# Directions for this task:
Your output must consist of the records printed verbatim, with the pictures excluded.

- Opening Delimiter -

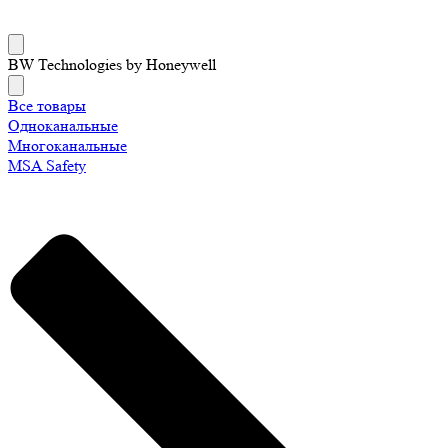
BW Technologies by Honeywell
Все товары
Одноканальные
Многоканальные
MSA Safety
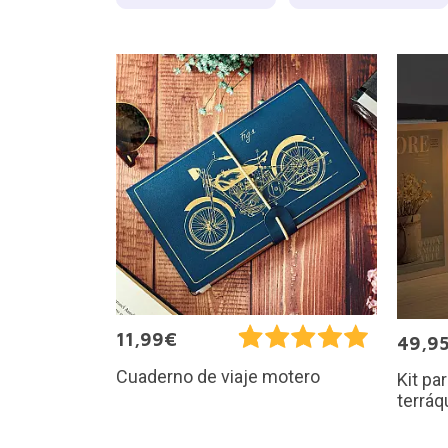
11,99€
49,9
Cuaderno de viaje motero
Kit pa
terráq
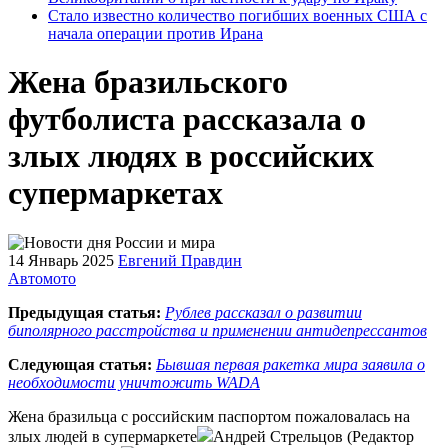
Стало известно количество погибших военных США с
начала операции против Ирана
Жена бразильского
футболиста рассказала о
злых людях в российских
супермаркетах
14 Январь 2025
Евгений Правдин
Автомото
Предыдущая статья:
Рублев рассказал о развитии
биполярного расстройства и применении антидепрессантов
Следующая статья:
Бывшая первая ракетка мира заявила о
необходимости уничтожить WADA
Жена бразильца с российским паспортом пожаловалась на
злых людей в супермаркете
Андрей Стрельцов (Редактор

- Closing Delimiter -

# Result for this task:
BW Technologies by Honeywell
Все товары
Одноканальные
Многоканальные
MSA Safety
11,99€
49,9
Cuaderno de viaje motero
Kit pa
terráq
Стало известно количество погибших военных США с
начала операции против Ирана
Жена бразильского
футболиста рассказала о
злых людях в российских
супермаркетах
14 Январь 2025
Евгений Правдин
Автомото
Предыдущая статья:
Рублев рассказал о развитии
биполярного расстройства и применении антидепрессантов
Следующая статья:
Бывшая первая ракетка мира заявила о
необходимости уничтожить WADA
Жена бразильца с российским паспортом пожаловалась на
злых людей в супермаркете
Андрей Стрельцов (Редактор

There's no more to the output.